The death toll jumped to 423.
She found Todd Gambino’s girlfriend’s number and called her. She was in Mississippi, and hadn’t heard from Todd in a week. This meant something. Perhaps something had happened to both of them? This was good news. It had to be. The two women agreed to stay in touch.
From Spain, Ahmad called Kathy every day. He called the Coast Guard and the Navy. He wrote to the Syrian Embassy in Washington. Nothing from anyone. He looked into flights to New Orleans. What could it hurt to have him searching for his brother on the ground? He worried that his siblings expected him to go, given that he was the only one who might have any chance at all of entering the United States; getting a visa from Syria was hopeless. His wife ruled out the notion, but still, the idea burrowed into him.
The death toll was at 648 and climbing.
Kathy checked in with the Red Cross every day. She soon had Zeitoun registered at half a dozen agencies dealing with missing persons. His photo was everywhere.
* * *
The girls went to school, came home, watched TV. They found momentary distraction with Yuko and Ahmaad’s kids, but their eyes were hollow. They too were planning lives without their father. Did they want to move to Phoenix? Would there be a funeral? When would they know what had happened?

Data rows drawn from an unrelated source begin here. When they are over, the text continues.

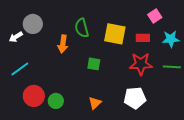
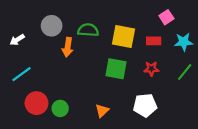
gray circle: (33, 24) -> (52, 26), moved
green semicircle: (82, 28) -> (88, 30), turned 108
green square: (94, 64) -> (116, 69), moved, size x1.5
red star: (141, 64) -> (151, 69), size x0.6
green line: (172, 67) -> (185, 72), turned -54

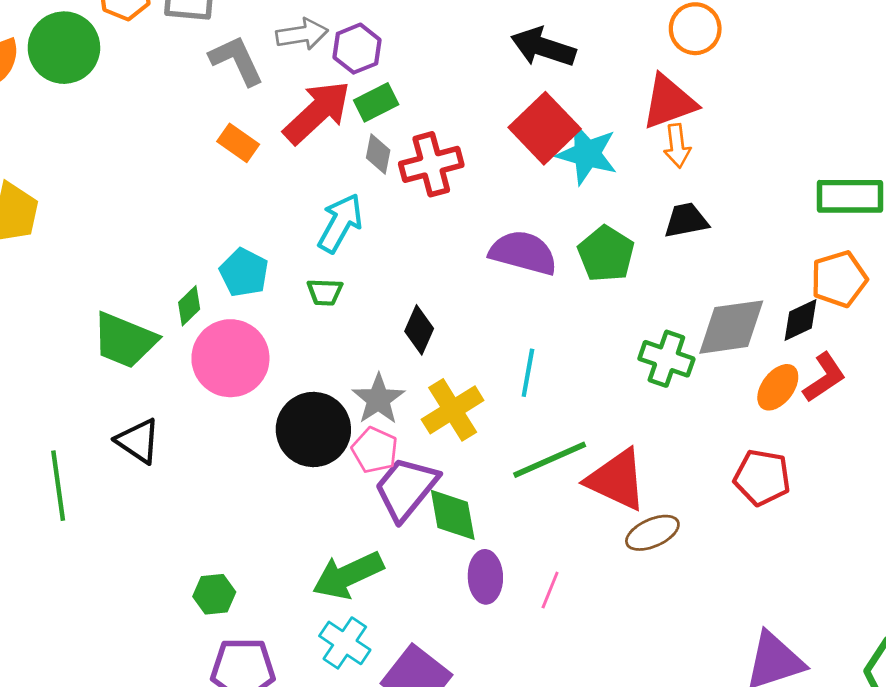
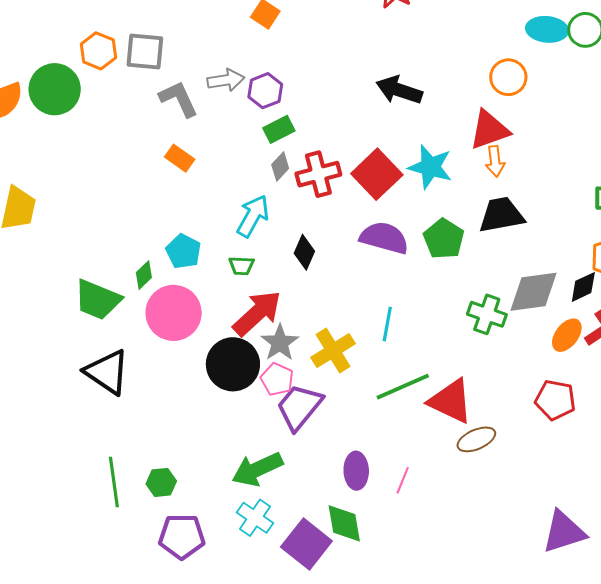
red arrow: (317, 112) -> (257, 313), moved
red square: (545, 128) -> (377, 174), moved
gray diamond: (378, 154) -> (280, 166), turned 32
black trapezoid: (686, 220) -> (501, 215), size x1.4
black diamond: (419, 330) -> (304, 252), moved
black triangle: (138, 441) -> (107, 372), size x1.4
green line: (58, 486) -> (114, 482), moved
green diamond: (453, 515) -> (344, 523), moved

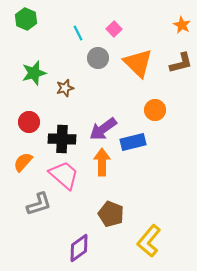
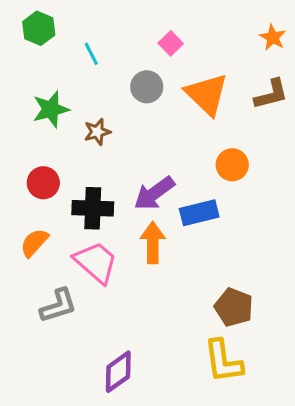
cyan line: (78, 33) -> (91, 54), moved
brown pentagon: (111, 214) -> (234, 307), moved
yellow L-shape: (149, 241) -> (223, 361), turned -48

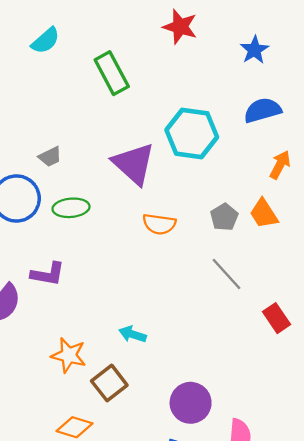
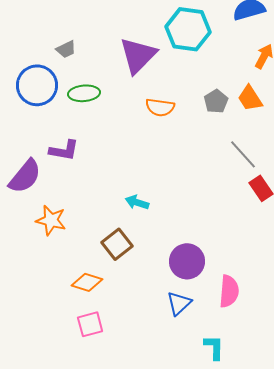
purple triangle: (134, 164) -> (138, 55), turned 33
gray line: (227, 274) -> (243, 154), moved
orange star: (69, 355) -> (51, 220), moved

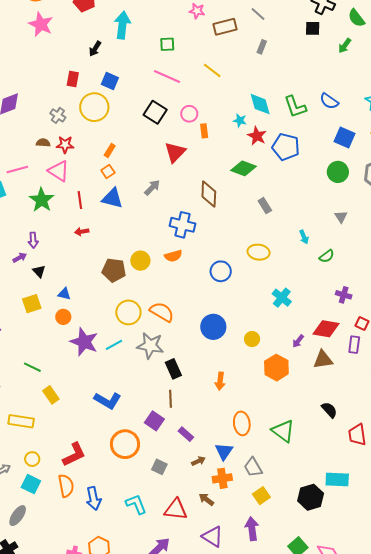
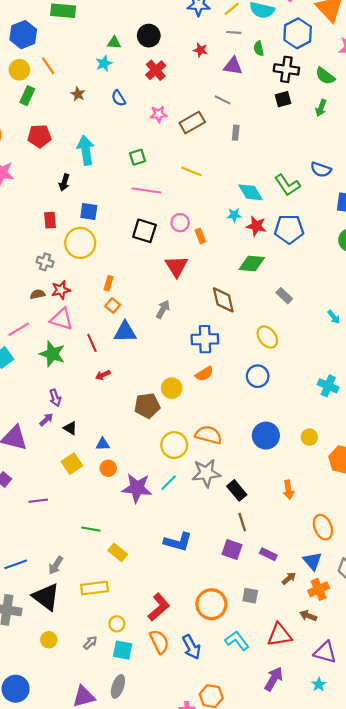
yellow ellipse: (259, 252) -> (267, 337), moved, turned 60
orange circle: (125, 444) -> (211, 604), moved

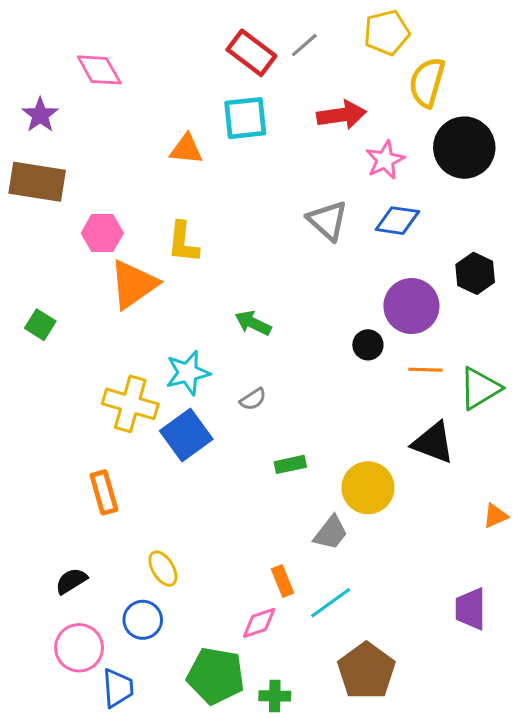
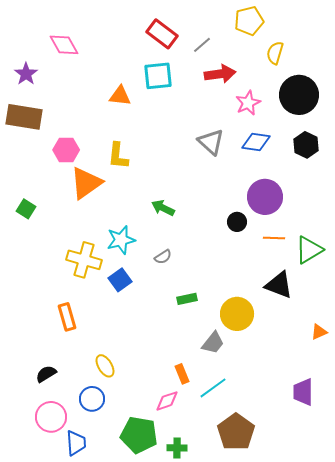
gray line: (304, 45) -> (202, 45), moved
yellow semicircle: (427, 82) -> (275, 53), size x0.7
black hexagon: (475, 273) -> (306, 145), moved
blue square: (186, 435) -> (120, 280), size x0.7

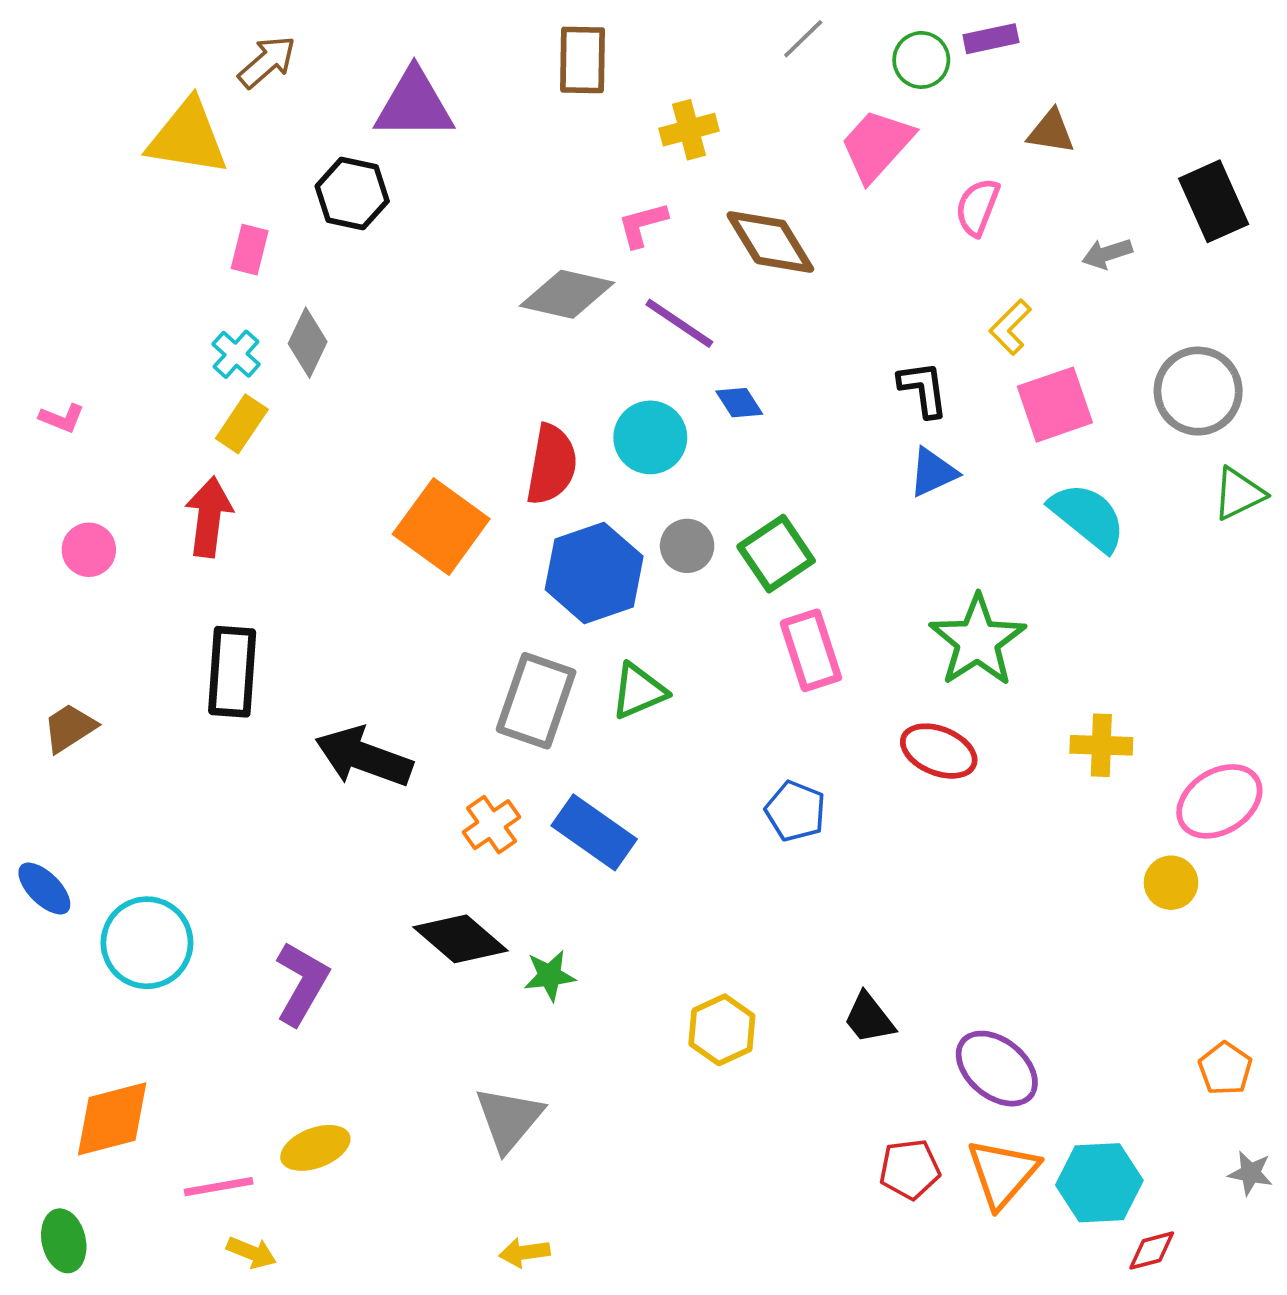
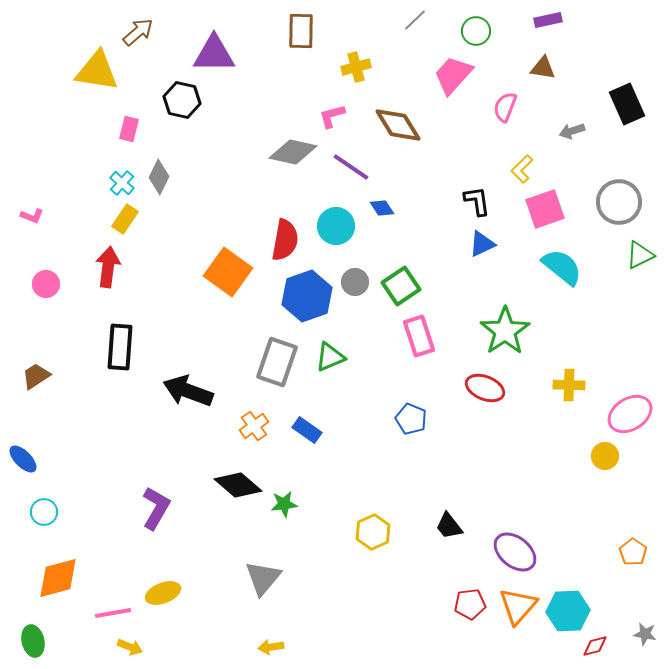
purple rectangle: (991, 39) -> (548, 20), moved
blue rectangle: (594, 832) -> (307, 430), size x0.7
cyan circle: (147, 943) -> (44, 512), moved, size x0.6
gray star: (1250, 1173) -> (645, 634), moved

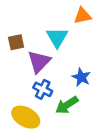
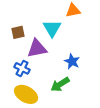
purple triangle: (39, 62) -> (37, 48), turned 35
blue cross: (43, 89) -> (22, 68), moved

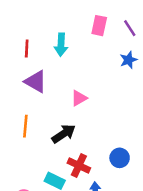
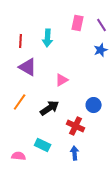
orange line: (25, 126) -> (20, 102), turned 30
blue circle: (120, 158) -> (94, 105), moved
red cross: (79, 165) -> (76, 126), moved

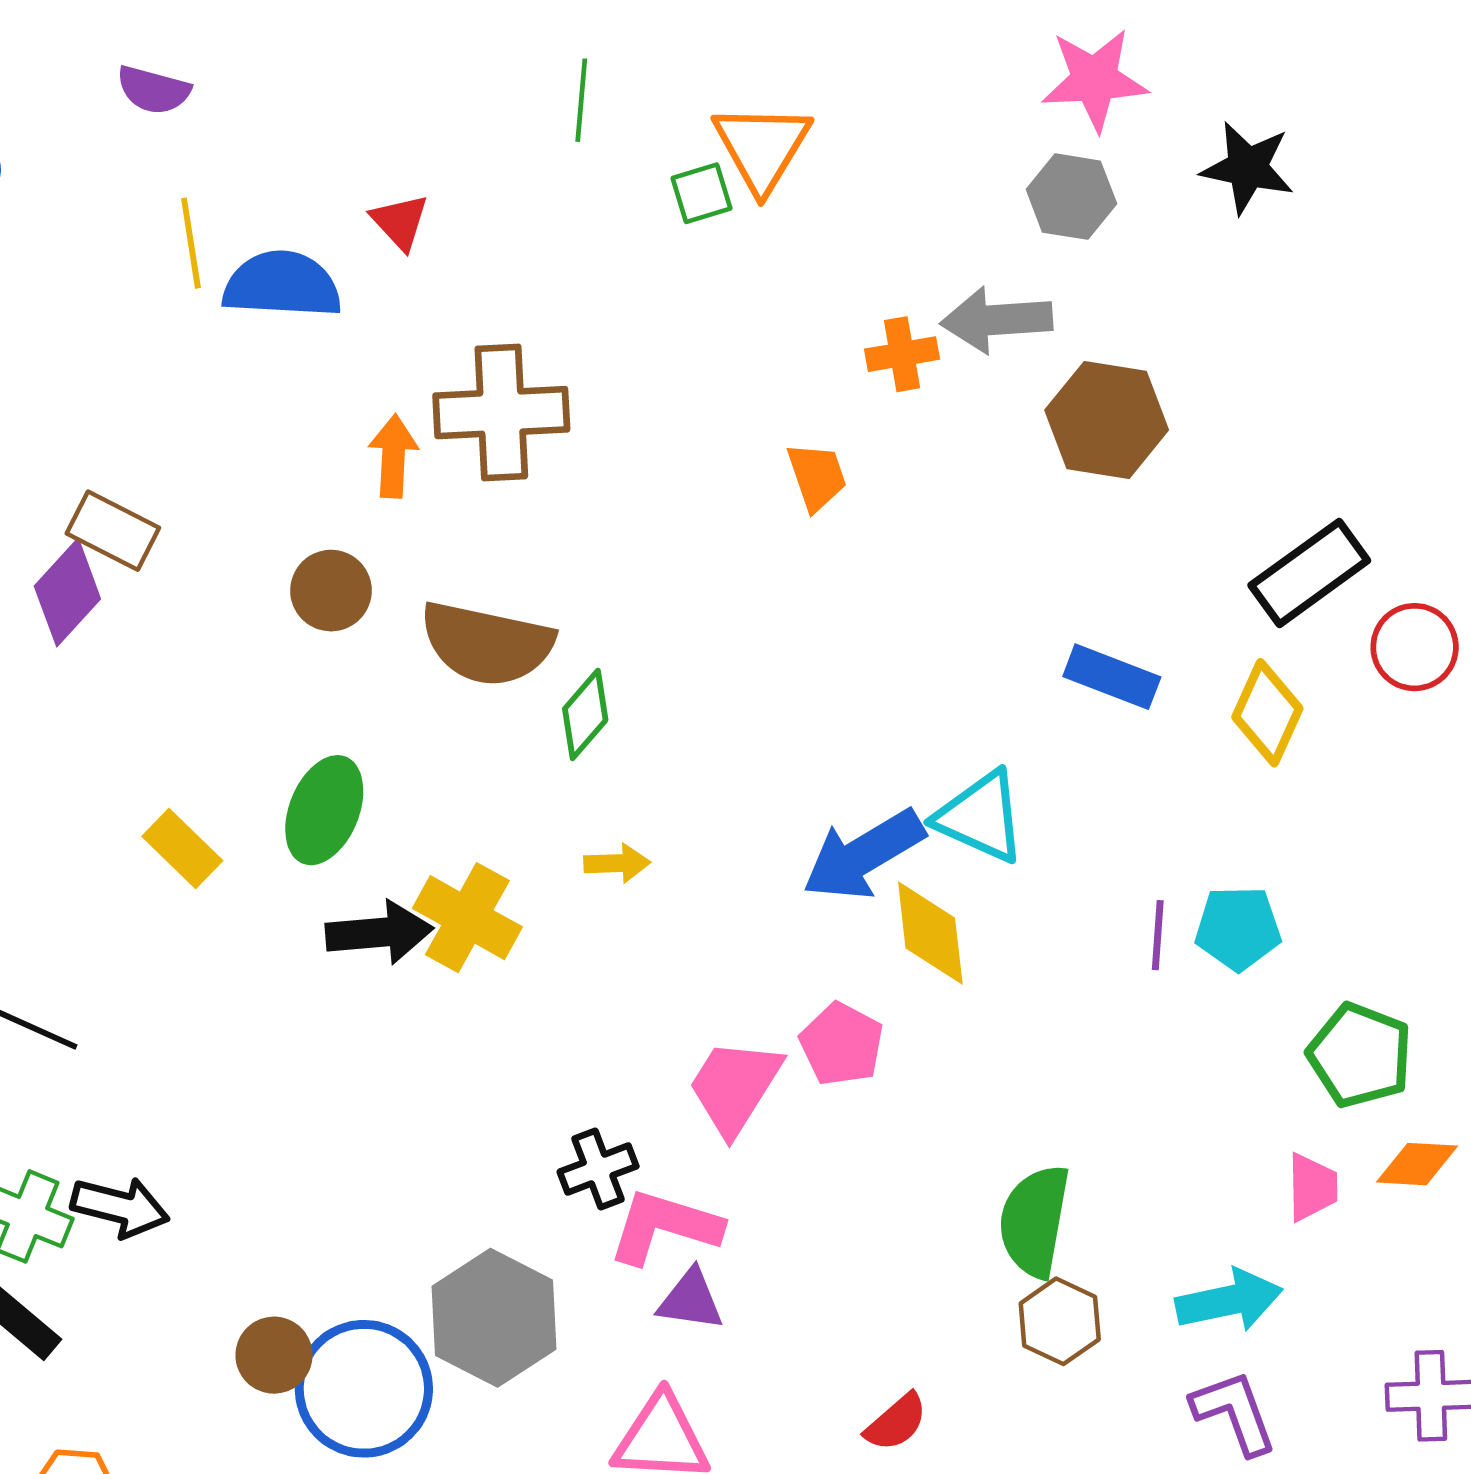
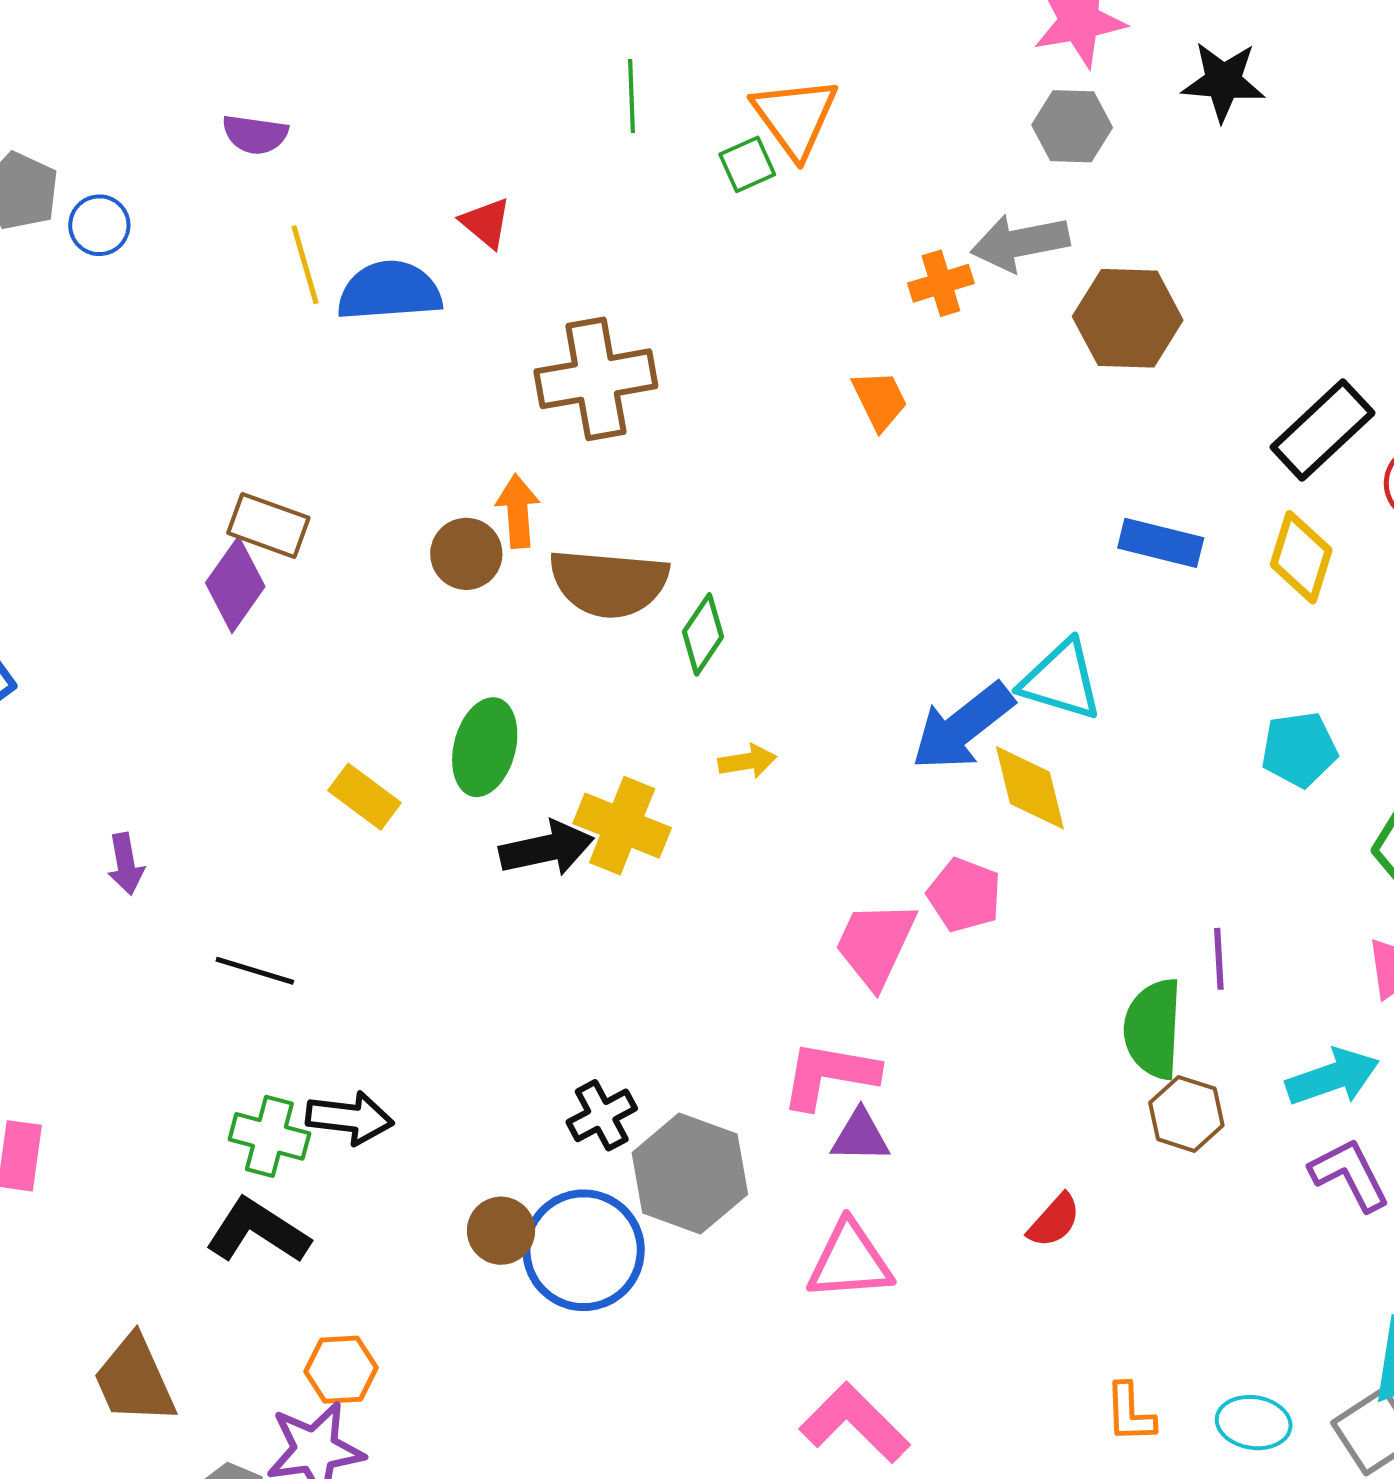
orange arrow: (393, 456) -> (518, 511), moved
purple line: (1158, 935) -> (1219, 959), moved
black cross: (598, 1169) -> (602, 1115), moved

In the countless hours of darkening thoughts, Kathy imagined again where she would live. Could she live in Arizona? She would have to find a house near Yuko’s. Ahmaad would have to be a father figure. Kathy had already leaned so heavily on Yuko and Ahmaad, she couldn’t imagine permanently thrusting her entire family onto them.
She thought of Zeitoun’s family in Syria. There was such a support network there, a vast and tight fabric of family. She and Zeitoun had brought the kids there in 2003 for two weeks to visit, and it had been unlike anything she’d expected. First there was the snow. Snow in Damascus! They’d taken a bus north to Jableh, and all along she’d been shocked at what she saw. She’d had, she later admitted, an antique idea of Syria. She’d pictured deserts, donkeys, and carts—not so many busy, cosmopolitan cities, not so many Mercedes and BMW dealerships lining the highway heading north, not so many women in tight clothes and uncovered hair. But there were vestiges of a less modern life, too—merchants selling sardines and cabbage by the roadside, crude homes of brick and mud. As they drove north to Jableh, the road soon met the coastline, and they traveled along a beautiful seaside stretch, hills cascading to the sea, mosques perched above the road, side by side with churches, dozens of them. She’d assumed Syria was entirely Muslim, but she was wrong about this, and about so many things. She loved
being surprised, coming to realize that in many ways Syria was a quintessentially Mediterranean country, connected to the sea and in love with food and new ideas and reflecting the influence of Greece, Italy, so many cultures. Kathy devoured it all—the fresh vegetables and fish, the yogurts, the lamb! The lamb was the best she’d had anywhere, and she ate it whenever she had the opportunity. In beautiful seaside Jableh she’d seen the homes that Zeitoun’s grandfather had built, saw the monument to his brother Mohammed. They stayed with Kousay, Abdulrahman’s wonderfully life-loving and gregarious brother, who still lived in their childhood home. It was a gorgeous old place on the water, with high ceilings and windows always open to the sea breezes. There was family everywhere within walking distance, so many cousins, so much history. While Zeitoun darted around town, reconnecting with old friends, Kathy had spent an afternoon cooking with Zeitoun’s sister Fahzia, and she’d done something wrong with the propane and almost burned down the kitchen. It was terrifying at the time but made for much hilarity in the coming days. They were such good people, her husband’s family, everyone so well educated, so open and hospitable, each of their houses full of constant laughter. Would it be impossible to think that Kathy could take the kids and live there, in Jableh? It was a radical idea, but one that would put her in a place of such comfort, embraced by family; the girls would be surrounded by so many relatives that perhaps they wouldn’t be quite so devastated at the loss of their dad.